Controversial Roth 401(k)s may be, but in an era of increasing life expectancies, vanishing traditional pensions and uncertainty about Social Security, allowing workers to stash away a chunk of their savings and let it grow, untaxed, into very old age may be quite desirable from a public policy point of view. It could create an incentive for retirees to hold off spending, possibly reducing their risk of running out of money.

Pretax 401(k) accounts and traditional IRAs both require minimum withdrawals, beginning when the account owner reaches age 70 1/2 (unless, in the case of a 401(k), he or she is still working), and while it is of course possible to save the money withdrawn and reinvest it in taxable accounts if the cash isn't needed for living expenses, some workers say they fear they will lack the discipline to do that. Roths do not require such withdrawals.

Further, with no taxes, what you see is what you get from a Roth 401(k). A $100,000 balance in a pretax account might provide only $70,000 or $80,000 in spendable cash after taxes are paid, whereas the whole $100,000 would be available from a Roth.

But regardless of the policy issues, the advent of Roth 401(k)s will add yet another complex choice for many workers.

"I hope it doesn't result in lower 401(k) plan enrollments," said Michael Weddell, a retirement consultant in the suburban Detroit office of Watson Wyatt Worldwide.

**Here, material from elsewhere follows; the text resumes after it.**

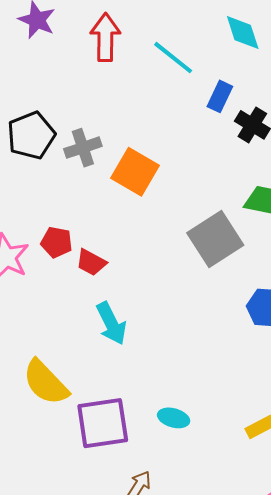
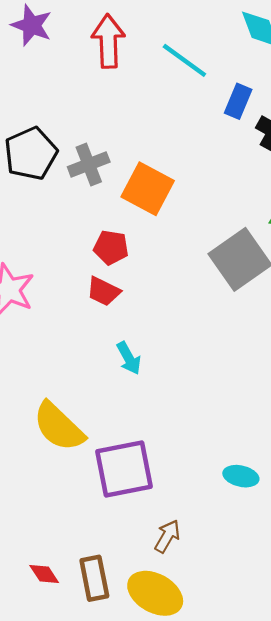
red pentagon: (57, 242) -> (111, 247), moved
cyan arrow: (111, 323) -> (129, 358), size x0.7
cyan ellipse: (174, 418) -> (241, 476), moved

Weddell noted that research has shown that when an employer offers more than 30 or 40 investment choices in its 401(k) plan, employee participation rates go down "because there's kind of a paralysis by analysis" as workers are unable to decide where to put their money.

The Roth option is most likely to appeal to "more savvy investors" and "anyone who believes taxes are likely to be higher in the future," Hewitt's Lucas said.

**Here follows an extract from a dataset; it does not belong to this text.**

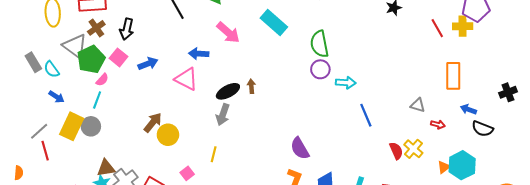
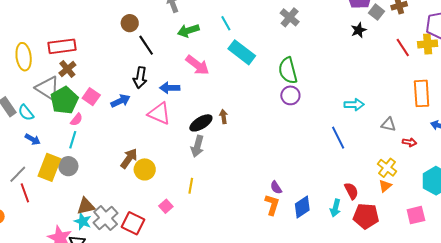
black arrow: (127, 29) -> (140, 78), moved
cyan arrow: (346, 83) -> (354, 105), moved
purple semicircle: (300, 148) -> (276, 188), moved, size x0.6
red semicircle: (396, 151) -> (351, 191), moved
orange triangle: (444, 167) -> (385, 186), moved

In fact, she said, "we are hearing from individuals who are not sure (which way taxes will go) but want to diversify in the event taxes may be higher."

Along those lines, Weddell also said that tax-free withdrawals will not be allowed until five years after the first contribution, "so even if you like pretax better," you might put a little on the Roth side just to get the five-year clock started in case you later want to put more into the Roth account.

Most analysts figure that the economic value of the immediate savings from pretax deductions is the same as that of the future savings from the tax-exemption -- if tax rates remain the same.

So the choice is "a bet on whether your marginal tax rate will be higher or lower" in retirement, Weddell said.

The assumption underlying traditional IRAs and 401(k)s was that income usually goes down in retirement so your tax rate should, too. If that happens, a worker is better off taking the upfront tax benefit and paying later.

It's certainly true that tax rates overall have declined in recent years. A worker entering the labor force in the 1960s and retiring in, say, 2002, would have been well advised to take the upfront benefit.

But will that continue? The large federal budget deficits and growing public benefit programs, such as Medicare and Medicaid, need to be cut or paid for, with the latter choice suggesting a likely tax increase.

There are also twists and turns that need to be ironed out. The Internal Revenue Service issued proposed regulations this winter, but they are very broad and experts view them more as a starting point for discussions than the final word.

This means that workers who really want one of the new Roth accounts should start making their wishes known to their employers. The employers not only have to decide if they are willing to offer the accounts, they also have to make sure all recordkeepers, investment managers and others involved are up to speed.

Now is not too soon to start.

Albert R. Crenshaw writes for The Washington Post.